For the last few seasons, the Pittsburgh Steelers have had a fairly unsettled situation at the position of kick returner. The last time the team has had any meaningfully consistent success at the position was when they actually kept a designated spot on the roster for a player whose sole job it was to return kicks.

Since then, we have been subjected to the likes of a greatly slowed Felix Jones and a bumbling LeGarrette Blount, whose return averages were, quite frankly, below average. The Steelers had hoped to have found an answer with pure speed in Dri Archer, but his struggles to adjust to the professional level during his rookie season have been well documented.
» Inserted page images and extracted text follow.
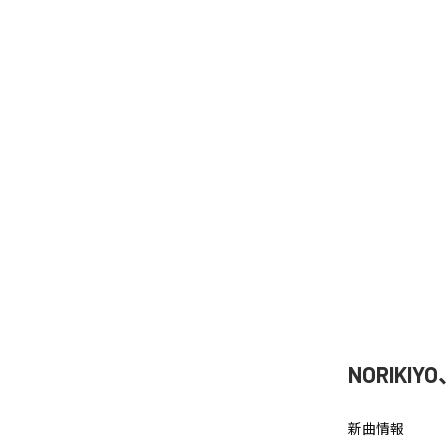
NORIKIY
新曲情報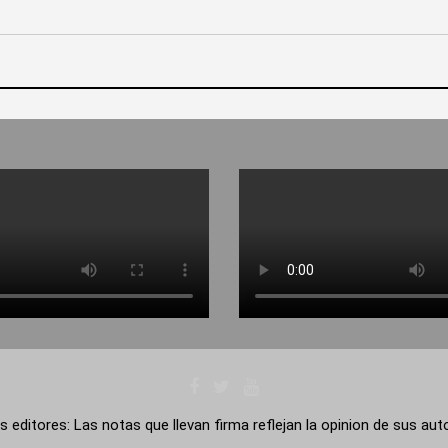
s editores: Las notas que llevan firma reflejan la opinion de sus au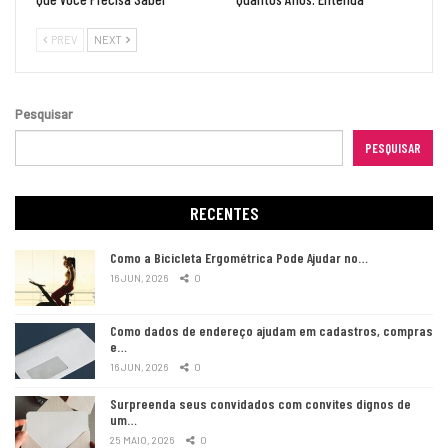
PREV
NEXT
Pesquisar
PESQUISAR
RECENTES
Como a Bicicleta Ergométrica Pode Ajudar no…
16 JUN, 2026
0
Como dados de endereço ajudam em cadastros, compras
e…
16 JUN, 2026
0
Surpreenda seus convidados com convites dignos de
um…
25 MAIO, 2026
0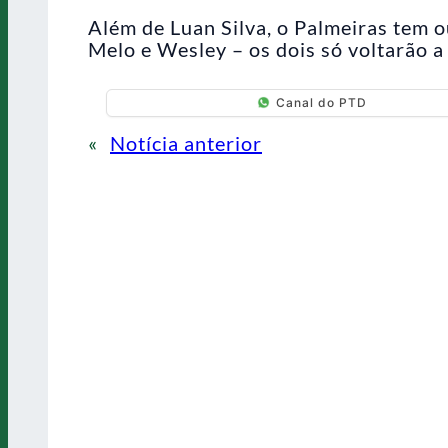
Além de Luan Silva, o Palmeiras tem o
Melo e Wesley – os dois só voltarão 
Canal do PTD
«
Notícia anterior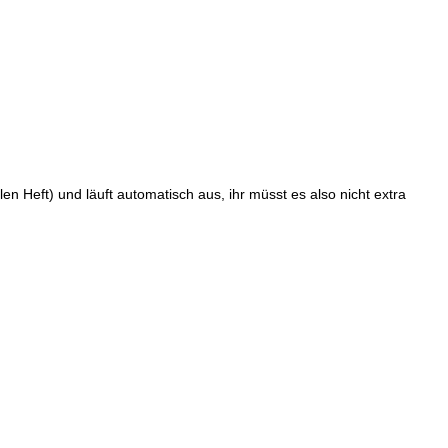
n Heft) und läuft automatisch aus, ihr müsst es also nicht extra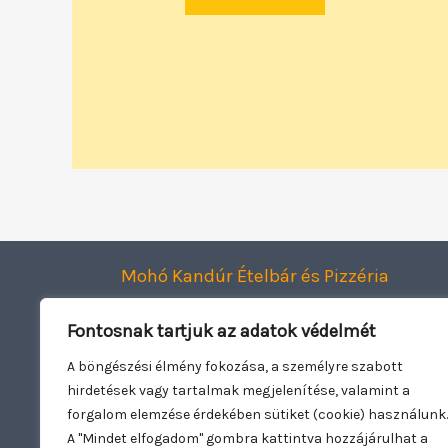
Mohó Kandúr Ételbár és Pizzéria
Smart Dining Kft.
Fontosnak tartjuk az adatok védelmét
2120 Dunakeszi, Jászai Mari utca 1.
Adószám: 27943782-2-13
A böngészési élmény fokozása, a személyre szabott
hirdetések vagy tartalmak megjelenítése, valamint a
Oldal üzemeltető:
Woowebsite.eu
forgalom elemzése érdekében sütiket (cookie) használunk.
A "Mindet elfogadom" gombra kattintva hozzájárulhat a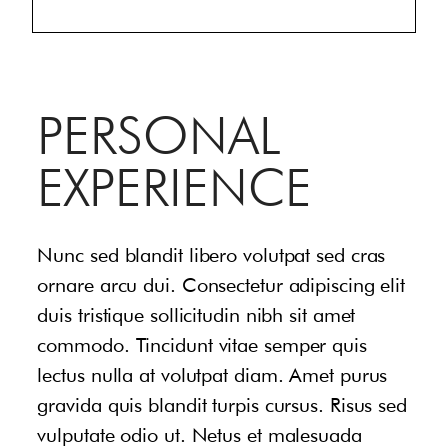
PERSONAL
EXPERIENCE
Nunc sed blandit libero volutpat sed cras
ornare arcu dui. Consectetur adipiscing elit
duis tristique sollicitudin nibh sit amet
commodo. Tincidunt vitae semper quis
lectus nulla at volutpat diam. Amet purus
gravida quis blandit turpis cursus. Risus sed
vulputate odio ut. Netus et malesuada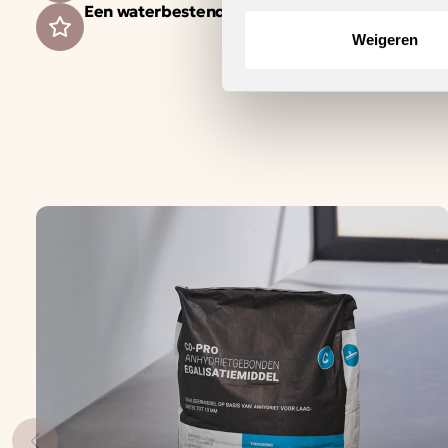
Een waterbestendige vloer voor zorgeloos wo
Weigeren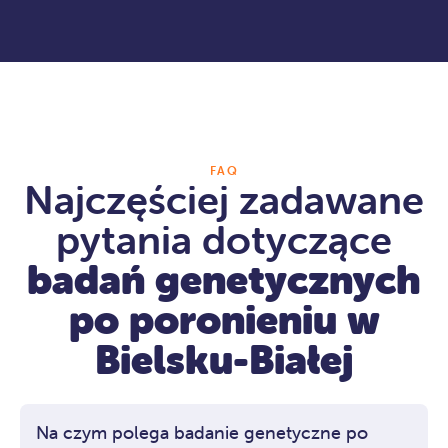
FAQ
Najczęściej zadawane
pytania dotyczące
badań genetycznych
po poronieniu w
Bielsku-Białej
Na czym polega badanie genetyczne po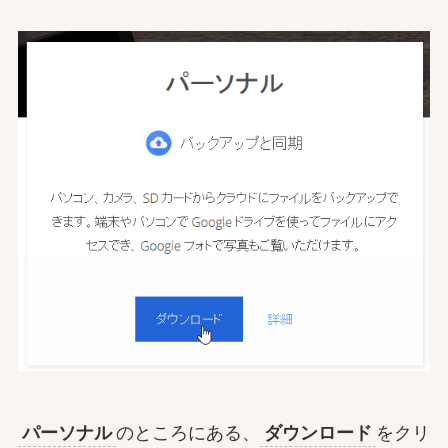
パーソナル
のところにある、
ダウンロード
をクリ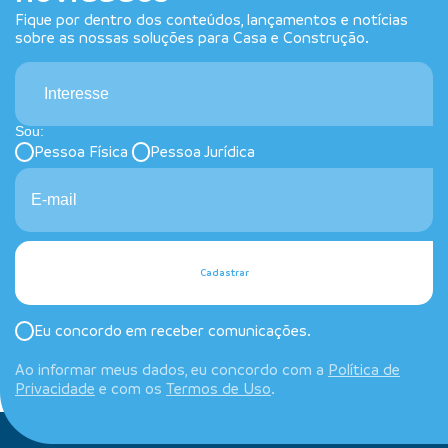
Fique por dentro dos conteúdos, lançamentos e notícias
sobre as nossas soluções para Casa e Construção.
Interesse
Sou:
Pessoa Física
Pessoa Jurídica
Cadastrar
Eu concordo em receber comunicações.
Ao informar meus dados, eu concordo com a
Política de
Privacidade
e com os
Termos de Uso
.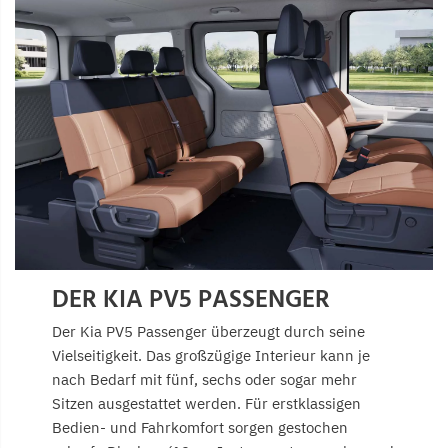
DER KIA PV5 PASSENGER
Der Kia PV5 Passenger überzeugt durch seine
Vielseitigkeit. Das großzügige Interieur kann je
nach Bedarf mit fünf, sechs oder sogar mehr
Sitzen ausgestattet werden. Für erstklassigen
Bedien- und Fahrkomfort sorgen gestochen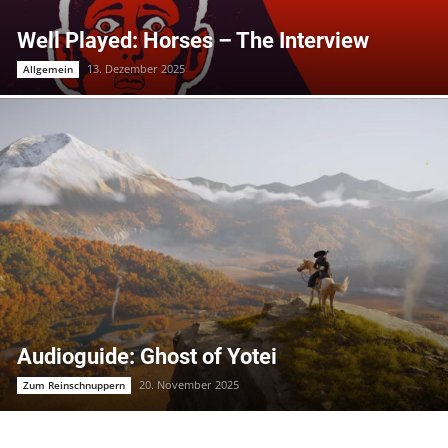
Well Played: Horses – The Interview
13. Dezember 2025
Allgemein
Audioguide: Ghost of Yotei
20. November 2025
Zum Reinschnuppern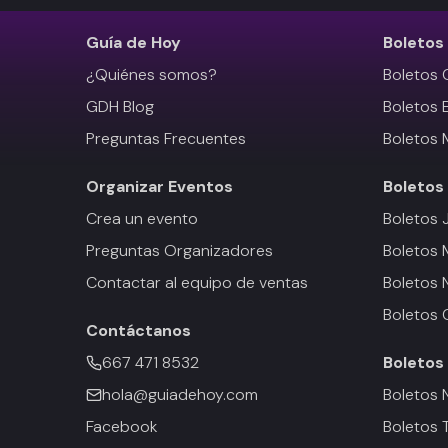
Guía de Hoy
Boletos
¿Quiénes somos?
Boletos 
GDH Blog
Boletos 
Preguntas Frecuentes
Boletos 
Organizar Eventos
Boletos
Crea un evento
Boletos 
Preguntas Organizadores
Boletos
Contactar al equipo de ventas
Boletos 
Boletos 
Contáctanos
667 471 8532
Boletos
hola@guiadehoy.com
Boletos 
Facebook
Boletos 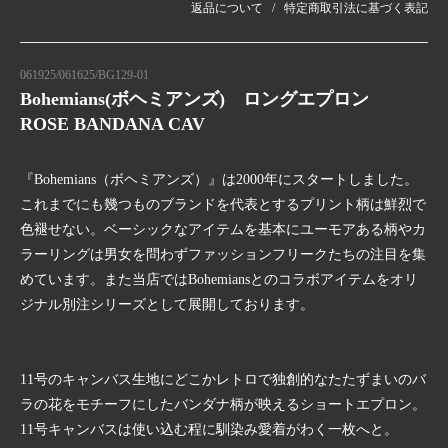
返品について
特定商取引法に基づく表記
061925/061625/BG129-01
Bohemians(ボヘミアンズ) ロングエプロン
ROSE BANDANA CAV
『Bohemians（ボヘミアンズ）』は2000年にスタートしました。
これまでにも幾つものブランドを代表とするプリント柄は鮮烈で
色褪せない。ベーシックなアイテムを基本にユーモアある柄やカ
ラーリングは男女を問わずファッションフリークたちの注目を集
めています。また当店ではBohemiansとのコラボアイテムをオリ
ジナル別注シリーズとして展開しております。
11号のキャンバス生地にどこかレトロで独創的なたたずまいのバ
ラの花をモチーフにしたバンダナ柄が映えるショートエプロン。
11号キャンバスは使い込む程に馴染み愛着がわく一枚へと。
Archer was given a handful of games to take hold of the return job, in between which was an ankle injury, but the only time he managed to reach the 20-yard line, it was called back because of a penalty on the return team. In all, he averaged less than 18 yards per return.

From the sounds of it, Archer will get another opportunity to take the kick return job, as will others, no doubt, including Markus Wheaton, who finished the season as the Steelers’ primary return man and showed a modest improvement, though was still little more than average in terms of his impact.

There is very likely, however, a broader reason for the Steelers’ returners’ lack of success last season, whether it was Archer, Blount, or Wheaton, and it will be the problem of whoever is returning the ball in 2015 if something doesn’t change.

Quite simply, too often the Steelers return unit performed too poorly too often in order to maintain any type of consistent success, whether it was a schematic failure or losing an individual matchup in a one-on-one situation.

While it’s a great asset to have a legitimately skilled returner—which is why the Steeler still allow All-Pro starting wide receiver Antonio Brown to field punts—it’s more than likely that the team would see a greater boost to its kick return unit with improved blocking than simply switching out the player returning the ball.

I wrote above that on only one occasion did Archer even reach the 20-yard line, and that that return was called back due to a penalty. The fact that he couldn’t get to the 20-yard line at least a couple of times without being touched is an indictment of those blocking in front of him.

I believe that overall improvement of the unit will be most critical if the Steelers do intend to use Archer as the primary return man on kickoffs when you take into consider not just his speed, but also his size.

While he may be a bit stronger than his frame suggests, he still struggles to run through contact. In order to maximize his abilities—namely, his elite speed—the Steelers must be able to get him into open territory, or else his efforts will have been wasted. It’s up to Danny Smith to get this unit turned around.